So the same relationship will hold for the columns of \(A\):
\( \mathbf{c}_3 = \mathbf{c}_1 + \mathbf{c}_2 \).
-
The vector equation
\( k_1 \mathbf{c}_1 + k_2 \mathbf{c}_2 = \mathbf{b} \) leads to linear system with augmented matrix
\[ \left[ \begin{array}{rr|r} 1 & 1 & -1 \\ 1 & 0 & 0 \\ 2 & 1 & 2 \end{array} \right] \text{.} \]
Notice that this is just the first two columns of \(A\) augmented with \(\mathbf{b}\).
Row reduce:
\[
\left[ \begin{array}{rr|r} 1 & 1 & -1 \\ 1 & 0 & 0 \\ 2 & 1 & 2 \end{array} \right]
\qquad \to \qquad
\left[ \begin{array}{rr|r} 1 & 0 & 0 \\ 0 & 1 & 0 \\ 0 & 0 & 1 \end{array} \right]
\text{.}
\]
From the last row we can see that there is no solution.
Or, alternatively, we can interpret the leading one in the last column as indicating that \(\mathbf{b}\) is independent
from the two basis vectors for the column space of \(A\).

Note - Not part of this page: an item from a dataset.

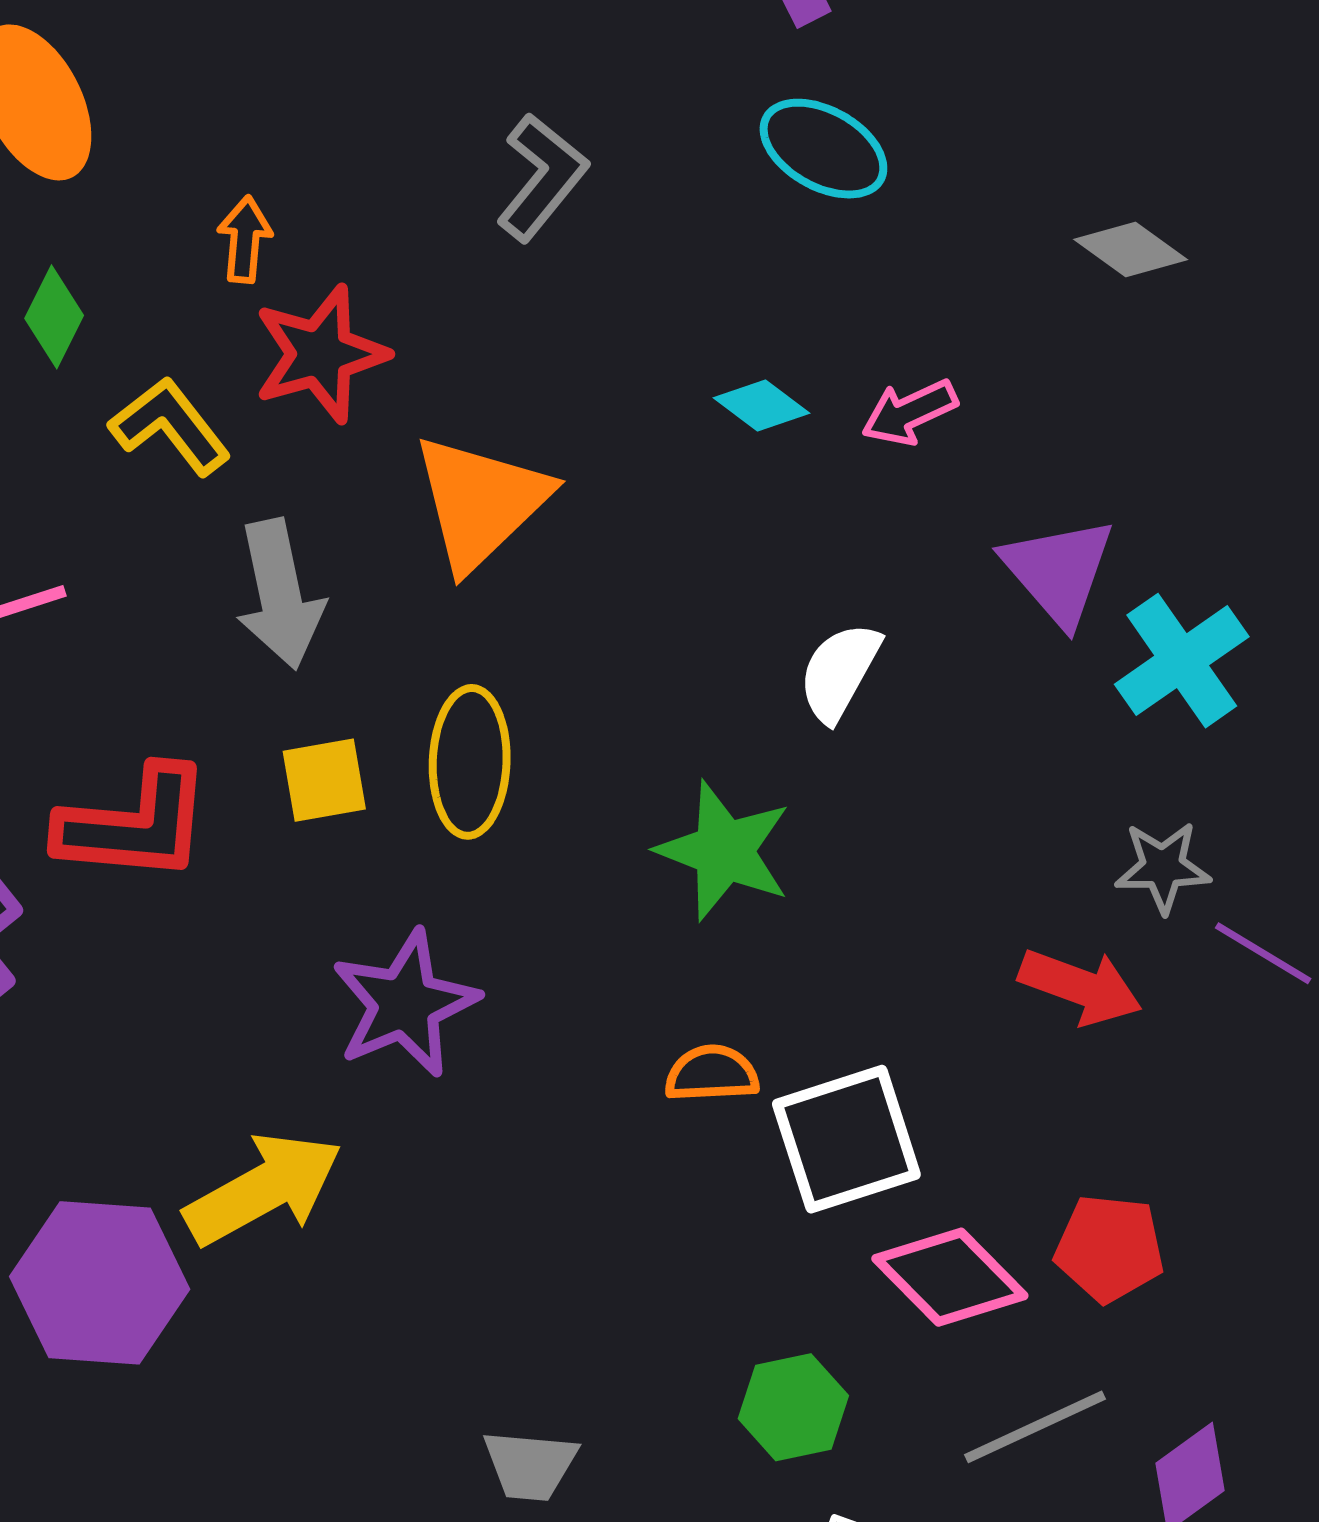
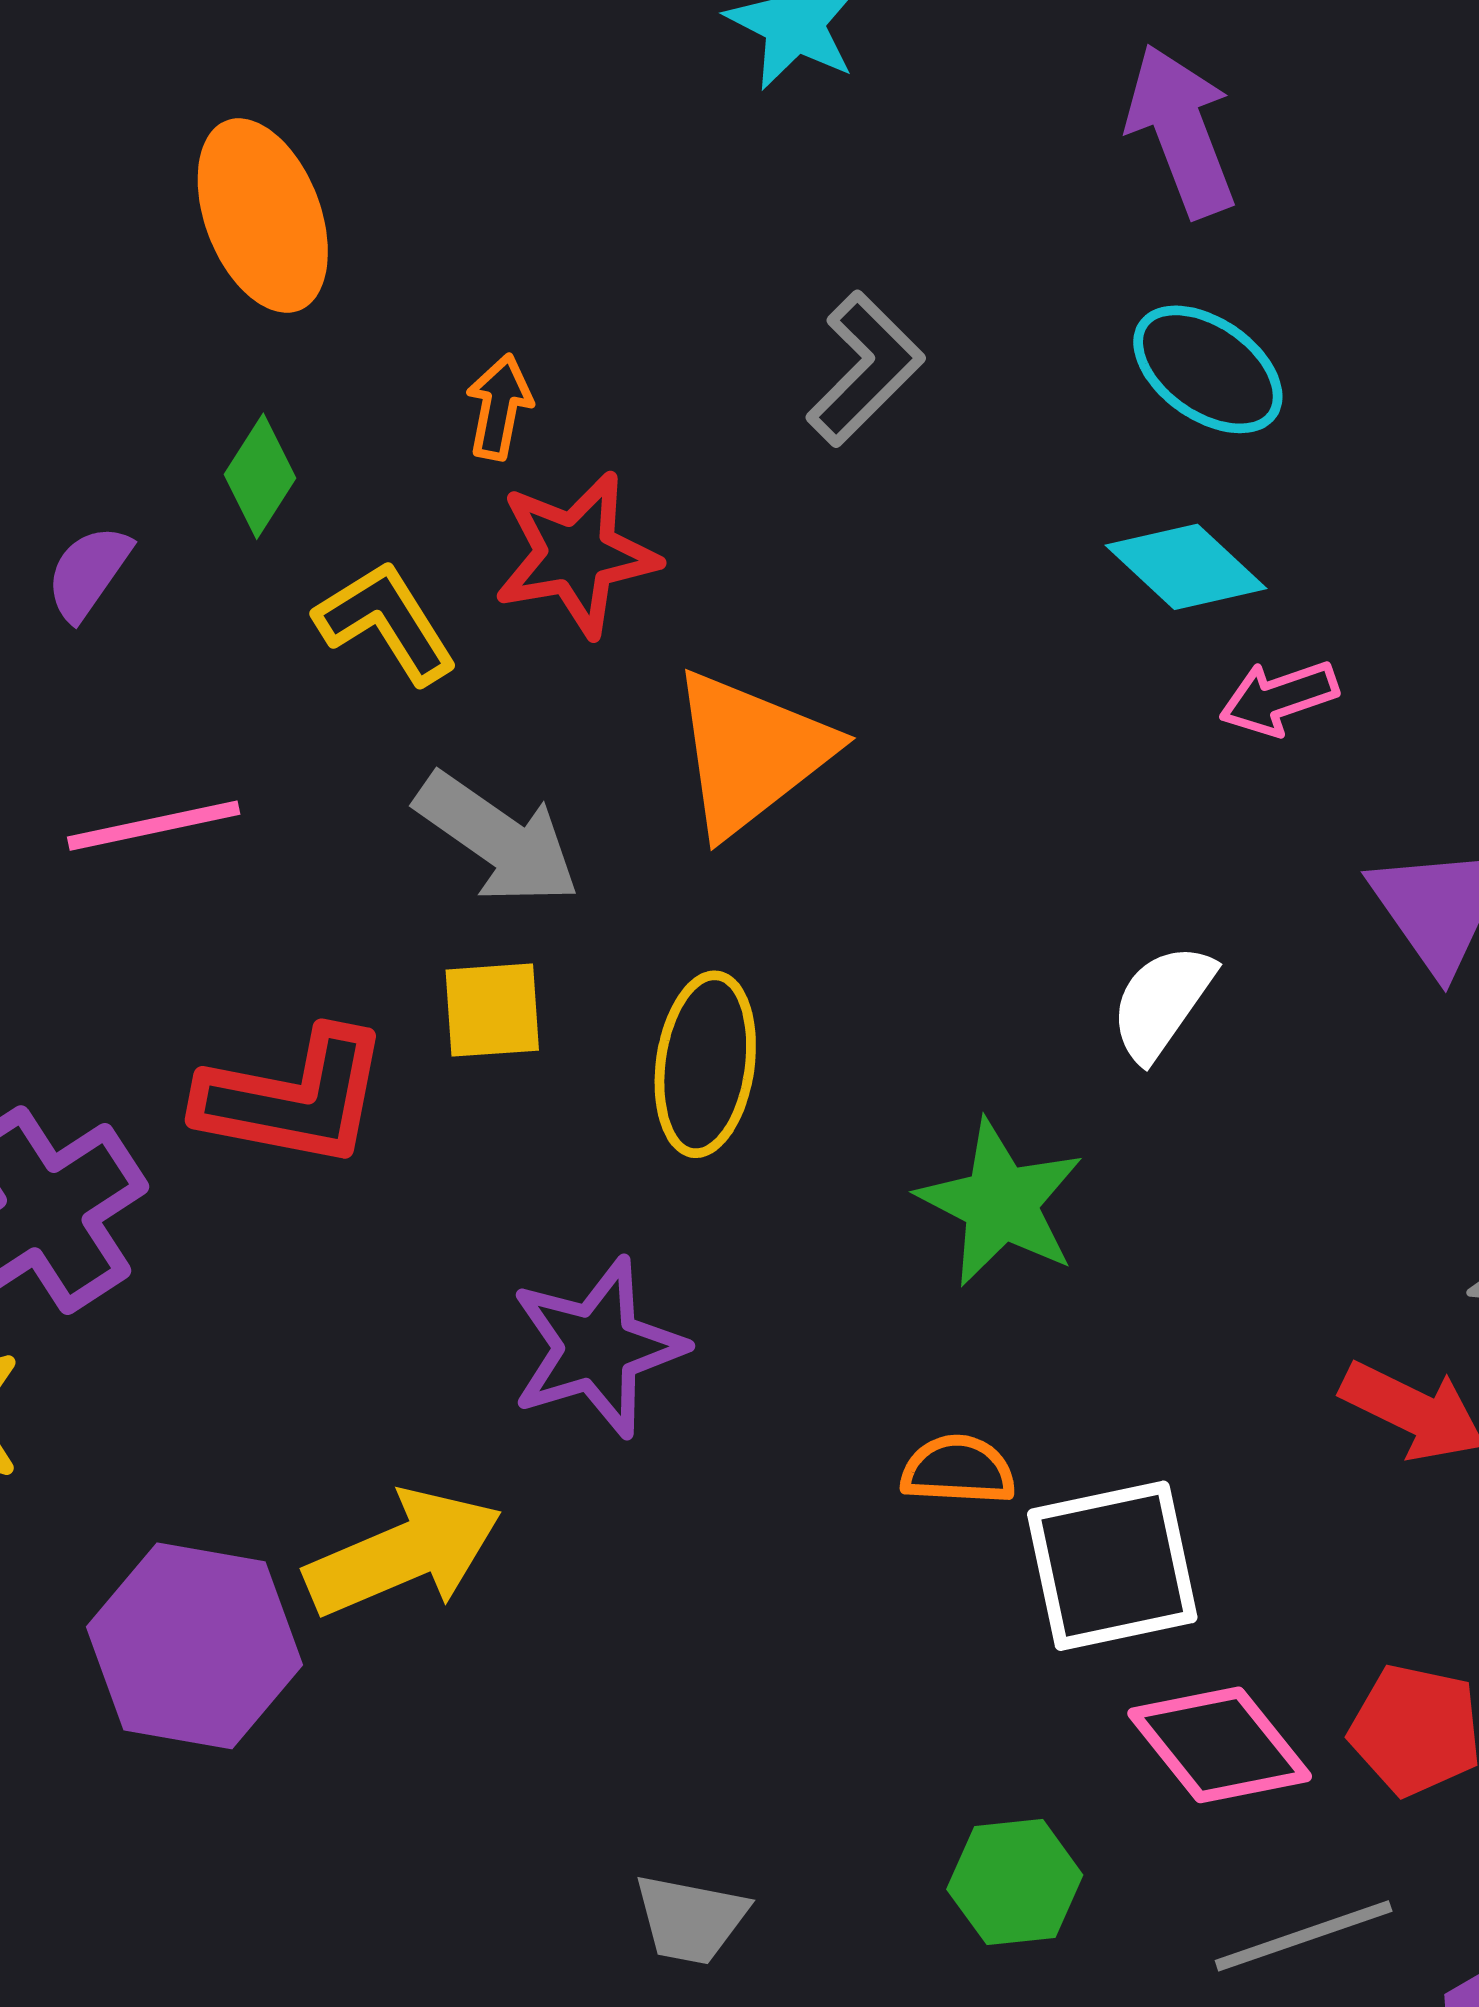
cyan diamond: (762, 405) -> (1186, 567), moved, size x1.4
gray arrow: (280, 594) -> (497, 839), turned -49
yellow square: (324, 780) -> (492, 1010), moved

So it is not possible to express \(\mathbf{b}\) as a linear combination of the basis vectors from (i).
-
Since \(\mathbf{b}\) is not in the column space of \(A\),
the system \( A \mathbf{x} = \mathbf{b} \) is inconsistent.
-
The RREF of this matrix is the identity,
so all three columns are independent,
and all three are required to form a basis for the column space.
-
There are no other columns —
we used all three columns for the basis in part i.
-
The vector equation \( k_1 \mathbf{c}_1 + k_2 \mathbf{c}_2 + k_3 \mathbf{c}_3 = \mathbf{b} \)
leads to a linear system with \(A\) as the coefficient matrix and \(\mathbf{b}\) as the "equals" column.

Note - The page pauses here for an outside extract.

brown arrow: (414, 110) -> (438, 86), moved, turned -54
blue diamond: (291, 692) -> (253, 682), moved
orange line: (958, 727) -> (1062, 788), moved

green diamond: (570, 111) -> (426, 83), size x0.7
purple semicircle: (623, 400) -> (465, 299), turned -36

So augment \(A\) with \(\mathbf{b}\) and row reduce:
\[
\left[ \begin{array}{rrr|r} 1 & -1 & 1 & 5 \\ 9 & 3 & 1 & 1 \\ 1 & 1 & 1 & -1 \end{array} \right]
\qquad\to\qquad
\left[ \begin{array}{rrr|r} 1 & 0 & 0 & 1 \\ 0 & 1 & 0 & -3 \\ 0 & 0 & 1 & 1 \end{array} \right]
\text{.}
\]
So \(\mathbf{b} = \mathbf{c}_1 - 3\mathbf{c}_2 + \mathbf{c}_3\).
-
Since \(\mathbf{b}\) is in the column space of \(A\),
the system \( A \mathbf{x} = \mathbf{b} \) is consistent.
-
We don't need to row reduce this one —
we can see that the third column is the negative of the second,
so it is dependent and should be discarded.
That leaves us with the first two columns,
which are independent because neither is a scalar multiple of the other.

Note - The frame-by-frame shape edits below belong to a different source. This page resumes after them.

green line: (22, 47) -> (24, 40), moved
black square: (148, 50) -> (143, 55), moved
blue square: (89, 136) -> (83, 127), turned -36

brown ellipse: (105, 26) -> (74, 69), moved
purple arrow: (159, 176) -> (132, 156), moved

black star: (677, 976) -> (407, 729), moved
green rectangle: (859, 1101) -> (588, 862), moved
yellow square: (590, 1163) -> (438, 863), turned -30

So the first two columns of \(A\) form a basis for the column space.
- We already determined that \( \mathbf{c}_3 = 0 \mathbf{c}_1 - \mathbf{c}_2 \).
-
Again, we don't need to row reduce this one —
we can easily see that \(\mathbf{b}\) is equal to the sum of the first and third columns of \(A\).
Since we determined in part i that the third column was the negative of the second,
we then have
\(\mathbf{b} = \mathbf{c}_1 - \mathbf{c}_2\).
-
Since \(\mathbf{b}\) is in the column space of \(A\),
the system \( A \mathbf{x} = \mathbf{b} \) is consistent.
-
The RREF for this matrix is the identity,
so all four columns are required to form a basis for the column space of \(A\).
-
There are no other columns —
all columns were required in our basis in part i.
-
The vector equation
\[ k_1 \mathbf{c}_1 + k_2 \mathbf{c}_2 + k_3 \mathbf{c}_3 + k_4 \mathbf{c}_4 = \mathbf{b} \]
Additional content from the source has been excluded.